Chem 1
Chapter 1: Introduction to Limiting Reactants and Stoichiometry
Balanced Reaction Example
Reaction: Zinc + H₂SO₄ → ZnSO₄ + H₂
Coefficients are all 1 when not explicitly stated.
Regular Stoichiometry vs. Limiting Reactants
Regular Stoichiometry: One given value (e.g., 10g of Zinc) to find another single value (e.g., grams of H₂).
Limiting Reactant Problem: Multiple given values, need to identify which reactant runs out first (the limiting reactant).
Theoretical Yield
Maximum amount that could be produced from a reaction, if everything goes perfectly.
Steps for Limiting Reactant Problem
Set up calculations using both reactants.
Convert given amounts to moles.
Use stoichiometric ratios from the balanced equation to find moles of desired product.
Convert moles back to desired units (grams, etc.).
Calculating Example
Using Zinc (Zn)
Convert 10g Zn to moles:
Grams to moles: 10 grams Zn * (1 mole Zn / 65.4 grams) = 0.153 moles Zn.
Convert moles Zn to moles H₂:
0.153 moles Zn * (1 mole H₂ / 1 mole Zn) = 0.153 moles H₂.
Convert moles H₂ to grams:
0.153 moles H₂ * (2 grams H₂ / 1 mole H₂) = 0.306 grams H₂.
Using H₂SO₄
Convert 10g H₂SO₄ to moles:
10 grams SO₄ * (1 mole H₂SO₄ / 98 grams) = 0.102 moles H₂SO₄.
Convert moles H₂SO₄ to moles H₂:
0.102 moles H₂SO₄ * (1 mole H₂ / 1 mole H₂SO₄) = 0.102 moles H₂.
Convert moles H₂ to grams:
0.102 moles H₂ * (2 grams H₂ / 1 mole H₂) = 0.204 grams H₂.
Identifying Reactants
Limiting Reactant: The one that produces a lesser amount of product (0.204 grams H₂ from H₂SO₄).
Excess Reactant: The reactant that remains (Zinc).
Chapter 2: Percent Yield
Definition of Percent Yield
Evaluates the success of a reaction:
Percent Yield = (Actual Yield / Theoretical Yield) * 100%
Example Calculation
Theoretical Yield: 0.204 grams H₂; Actual Yield: 0.150 grams H₂.

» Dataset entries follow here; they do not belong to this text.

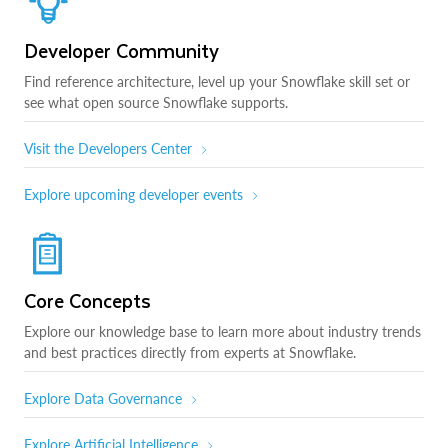
Developer Community
Find reference architecture, level up your Snowflake skill set or
see what open source Snowflake supports.
Visit the Developers Center
Explore upcoming developer events
Core Concepts
Explore our knowledge base to learn more about industry trends
and best practices directly from experts at Snowflake.
Explore Data Governance
Explore Artificial Intelligence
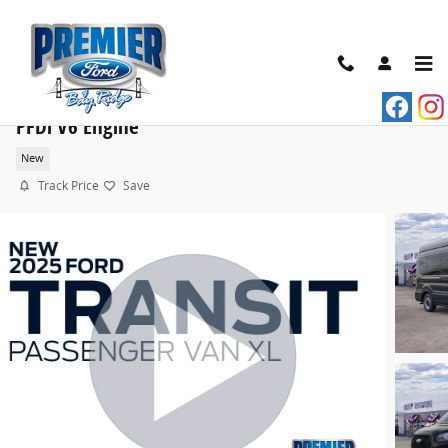
Skip to main content
2025 Ford Transit Commercial Passenger Van XL VA
PFDi V6 Engine
New
Track Price
Save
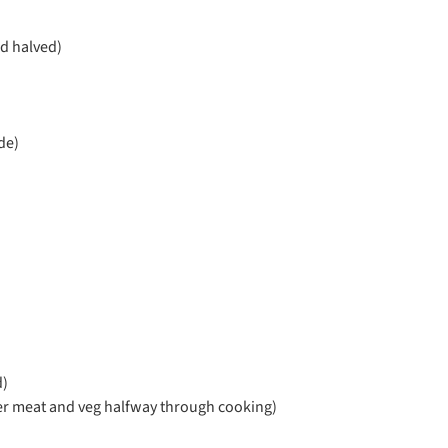
d halved)
de)
d)
ver meat and veg halfway through cooking)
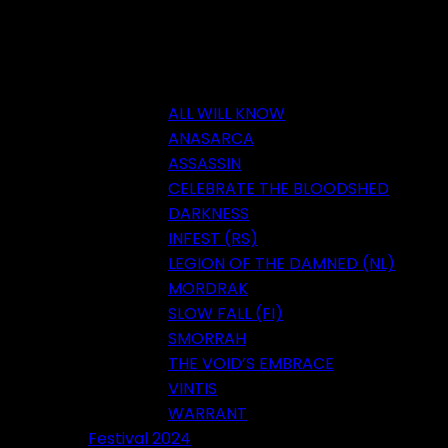
ALL WILL KNOW
ANASARCA
ASSASSIN
CELEBRATE THE BLOODSHED
DARKNESS
INFEST (RS)
LEGION OF THE DAMNED (NL)
MORDRAK
SLOW FALL (FI)
SMORRAH
THE VOID’S EMBRACE
VINTIS
WARRANT
Festival 2024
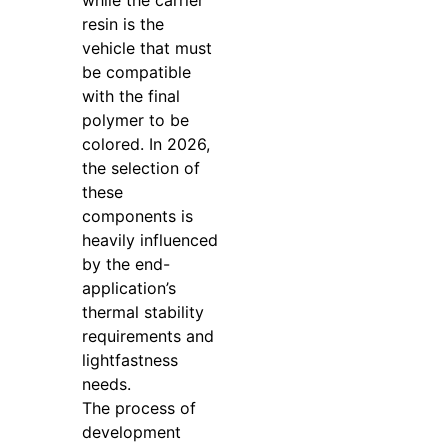
resin is the
vehicle that must
be compatible
with the final
polymer to be
colored. In 2026,
the selection of
these
components is
heavily influenced
by the end-
application’s
thermal stability
requirements and
lightfastness
needs.
The process of
development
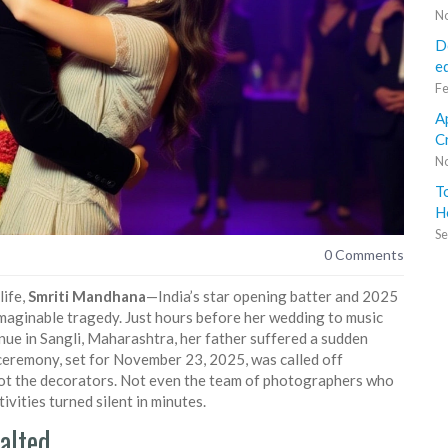
No
D
e
Fe
A
C
No
T
H
Se
0 Comments
life,
Smriti Mandhana
—India’s star opening batter and 2025
ginable tragedy. Just hours before her wedding to music
nue in
Sangli, Maharashtra
, her father suffered a sudden
 ceremony, set for November 23, 2025, was called off
 Not the decorators. Not even the team of photographers who
ivities turned silent in minutes.
alted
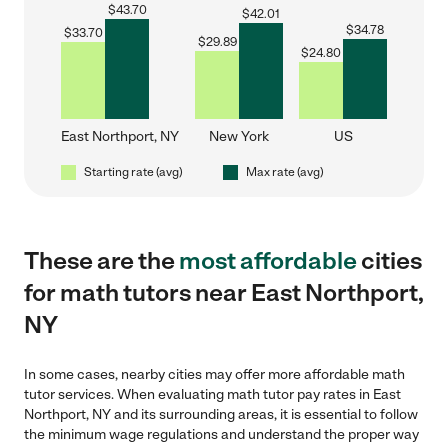
$
43.70
$
42.01
$
34.78
$
33.70
$
29.89
$
24.80
East Northport, NY
New York
US
Starting rate (avg)
Max rate (avg)
These are the
most affordable
cities
for math tutors near East Northport,
NY
In some cases, nearby cities may offer more affordable math
tutor services. When evaluating math tutor pay rates in East
Northport, NY and its surrounding areas, it is essential to follow
the minimum wage regulations and understand the proper way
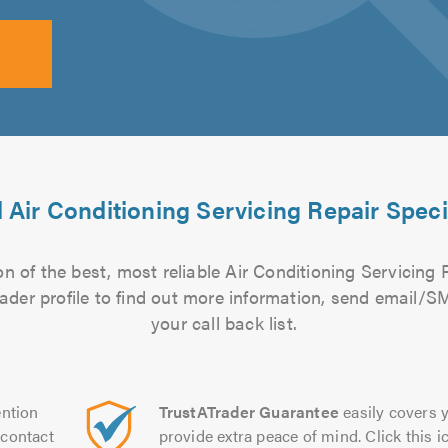
 Air Conditioning Servicing Repair Speci
n of the best, most reliable Air Conditioning Servicing R
rader profile to find out more information, send email/
your call back list.
ntion
TrustATrader Guarantee
easily covers y
contact
provide extra peace of mind. Click this ic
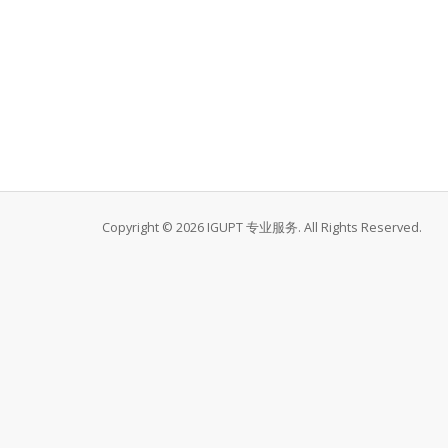
Copyright © 2026 IGUPT 专业服务. All Rights Reserved.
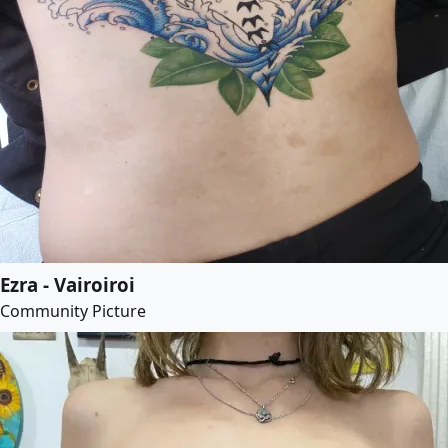
Ezra - Vairoiroi
Community Picture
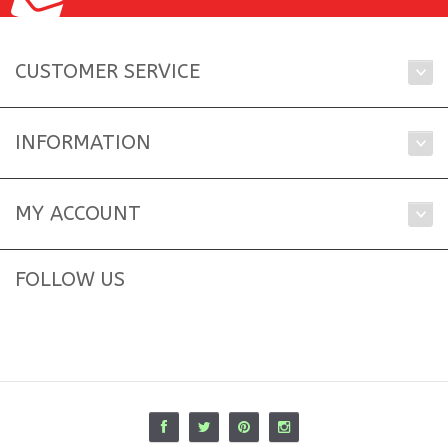
CUSTOMER SERVICE
INFORMATION
MY ACCOUNT
FOLLOW US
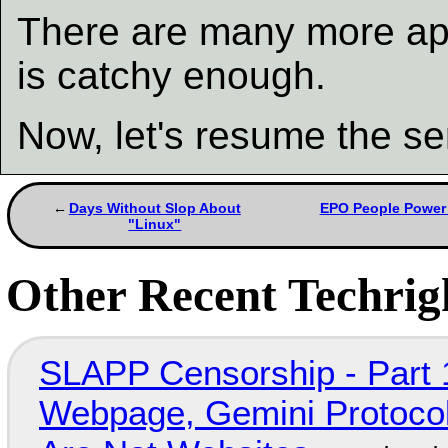
There are many more app
is catchy enough.
Now, let's resume the se
Days Without Slop About
EPO People Power 
"Linux"
Other Recent Techrigh
SLAPP Censorship - Part 
Webpage, Gemini Protocol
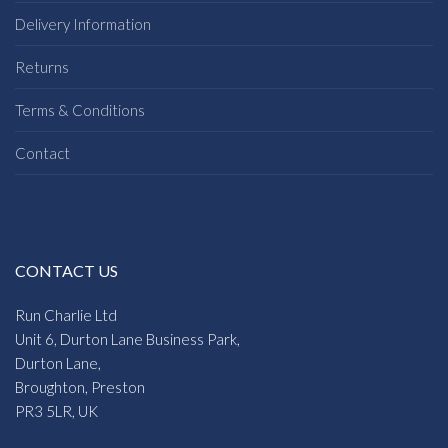
Delivery Information
Returns
Terms & Conditions
Contact
CONTACT US
Run Charlie Ltd
Unit 6, Durton Lane Business Park,
Durton Lane,
Broughton, Preston
PR3 5LR, UK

Percent Yield Calculation: (0.150 g / 0.204 g) * 100% = 73.5%.
Contextual Insights
90-95% is a good yield in general chemistry; lower yields might indicate issues.
Chapter 3: Aqueous Solutions and Ionic Compounds
Definition of Aqueous Solutions
Aqueous (AQ): Substance dissolved in water.
Components: Solute (part being dissolved) & Solvent (part doing the dissolving).
Concentrations
Dilute Solutions: Less solute.
Concentrated Solutions: More solute.
Ionic Compounds in Water
Soluble: Break into ions and conduct electricity.
Insoluble: Form precipitates (represented as PPT).
Net Ionic Equations
Molecular Equation: Whole equation as written.
Ionic Equation: Breaks down soluble compounds into ions.
Net Ionic Equation: Shows only what participates in the reaction, eliminating spectator ions.
Chapter 4: Solubility Rules and Precipitation Reactions
Solubility Chart
Group 1A elements and nitrates are always soluble.
Specific ions (Ag⁺, Pb²⁺, and Hg²⁺) create insoluble compounds with certain anions.
Double Replacement Reactions
Identify products by mixing cations and anions from reactions.
Confirm products' solubility using solubility rules to predict precipitate formation.
Chapter 5: Molarity and Dilution
Definition of Molarity
Molarity (M) = Moles of solute / Liters of solution.
Calculating Dilutions
Dilution Equation: M₁V₁ = M₂V₂.
Maintain paired values (molarity and volume).
Initial values (M₁ and V₁) vs. final values (M₂ and V₂).
Chapter 6: Problem Solving Using Molarity
Examples on Conversion
Converting grams to moles using molecular weight.
Understanding the importance of keeping units consistent during calculations.
Chapter 7: Application of Stoichiometry through Solutions
Problem Example
Preparing from given molarity to find mass of product generated.
Using molarity to calculate how many grams of a substance could be produced based on molarity and volume.
Chapter 8: Conclusion and Key Concepts
Understanding Solubility and Reactions
Recognize how to identify solubility and conduct net ionic reactions.
Comprehend definition and application of percent yields in evaluating reaction efficiency.
Revisit stoichiometry principles in context with molarity and dilutions.